Assignment: Filter out all lines without the word "Kupang" from the data below, please, and copy the rest.

Material for this task:

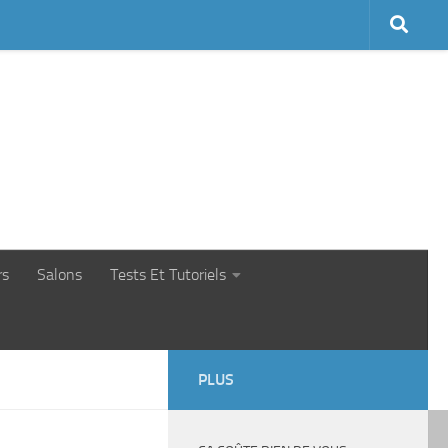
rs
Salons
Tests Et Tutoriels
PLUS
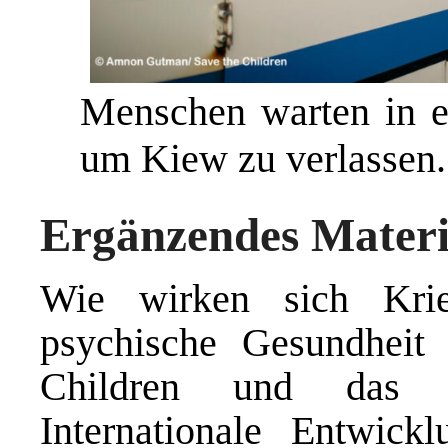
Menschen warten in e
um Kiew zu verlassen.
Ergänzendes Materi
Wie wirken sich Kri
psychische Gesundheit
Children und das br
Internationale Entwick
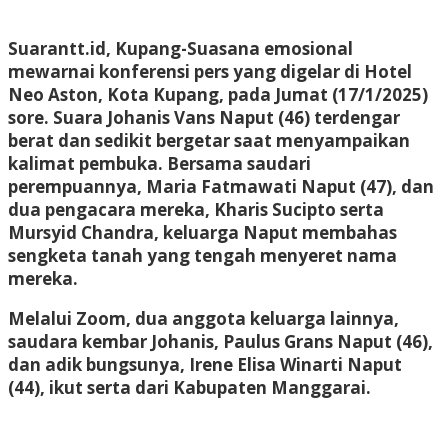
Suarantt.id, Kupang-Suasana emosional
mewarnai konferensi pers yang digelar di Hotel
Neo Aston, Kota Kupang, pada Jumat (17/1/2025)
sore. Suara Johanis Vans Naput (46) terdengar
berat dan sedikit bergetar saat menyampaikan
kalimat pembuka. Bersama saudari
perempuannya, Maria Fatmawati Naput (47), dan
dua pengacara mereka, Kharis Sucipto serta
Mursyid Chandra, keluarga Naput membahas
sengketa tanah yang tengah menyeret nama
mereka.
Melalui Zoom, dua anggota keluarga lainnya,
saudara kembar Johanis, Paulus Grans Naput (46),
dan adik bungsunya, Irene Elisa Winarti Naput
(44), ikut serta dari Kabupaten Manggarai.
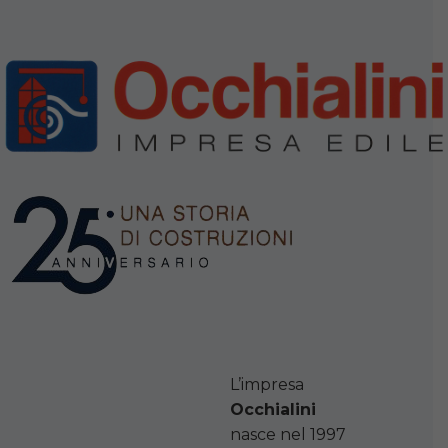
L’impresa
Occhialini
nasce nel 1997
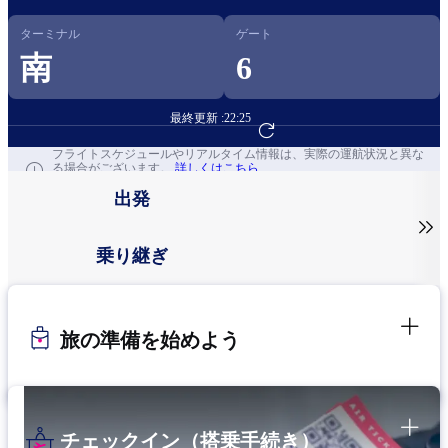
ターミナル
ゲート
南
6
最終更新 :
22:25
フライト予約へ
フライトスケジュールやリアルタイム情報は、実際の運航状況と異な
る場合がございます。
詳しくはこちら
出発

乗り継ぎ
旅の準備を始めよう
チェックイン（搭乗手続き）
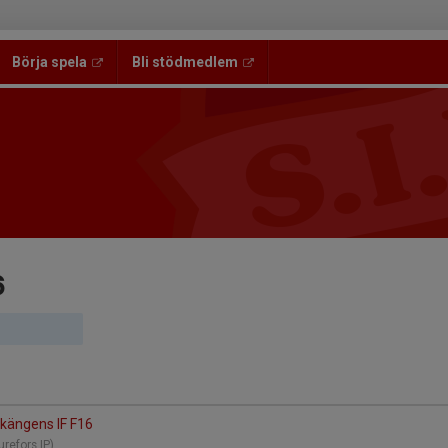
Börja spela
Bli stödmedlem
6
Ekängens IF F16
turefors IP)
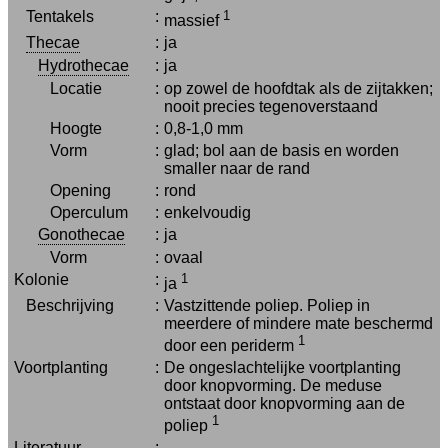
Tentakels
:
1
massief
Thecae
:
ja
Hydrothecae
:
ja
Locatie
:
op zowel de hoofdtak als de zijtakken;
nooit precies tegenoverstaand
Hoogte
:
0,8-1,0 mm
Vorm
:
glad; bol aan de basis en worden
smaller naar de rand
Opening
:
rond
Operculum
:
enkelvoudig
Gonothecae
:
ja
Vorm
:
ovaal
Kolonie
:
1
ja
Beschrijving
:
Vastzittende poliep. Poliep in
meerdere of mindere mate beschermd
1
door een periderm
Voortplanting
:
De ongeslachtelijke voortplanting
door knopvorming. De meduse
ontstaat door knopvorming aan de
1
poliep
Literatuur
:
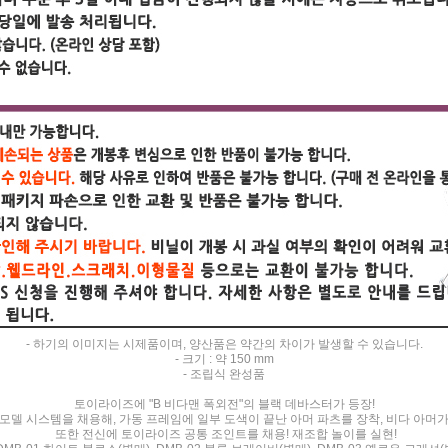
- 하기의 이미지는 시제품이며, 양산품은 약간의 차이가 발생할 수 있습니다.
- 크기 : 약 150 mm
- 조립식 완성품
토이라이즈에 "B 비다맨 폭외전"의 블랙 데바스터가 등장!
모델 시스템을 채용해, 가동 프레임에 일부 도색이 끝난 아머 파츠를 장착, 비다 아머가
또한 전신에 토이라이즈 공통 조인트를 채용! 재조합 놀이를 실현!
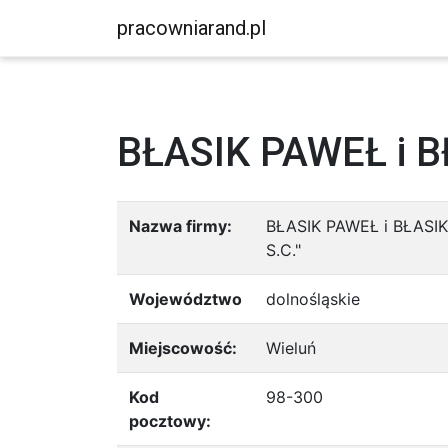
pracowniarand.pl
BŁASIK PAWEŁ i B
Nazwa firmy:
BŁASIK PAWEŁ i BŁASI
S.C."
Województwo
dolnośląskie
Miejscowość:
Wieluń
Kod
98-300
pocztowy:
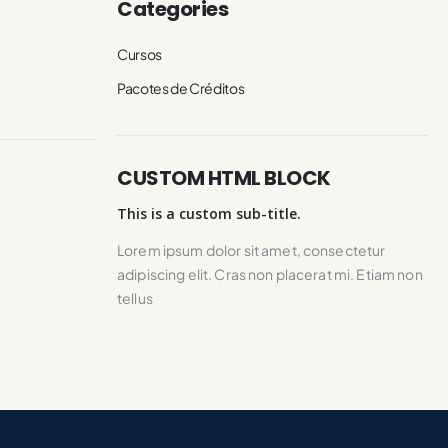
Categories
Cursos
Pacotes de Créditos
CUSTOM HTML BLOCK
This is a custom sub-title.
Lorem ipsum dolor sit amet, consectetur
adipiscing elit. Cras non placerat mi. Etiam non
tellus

Reply:
Suarantt.id, Kupang-Suasana emosional
Neo Aston, Kota Kupang, pada Jumat (17/1/2025)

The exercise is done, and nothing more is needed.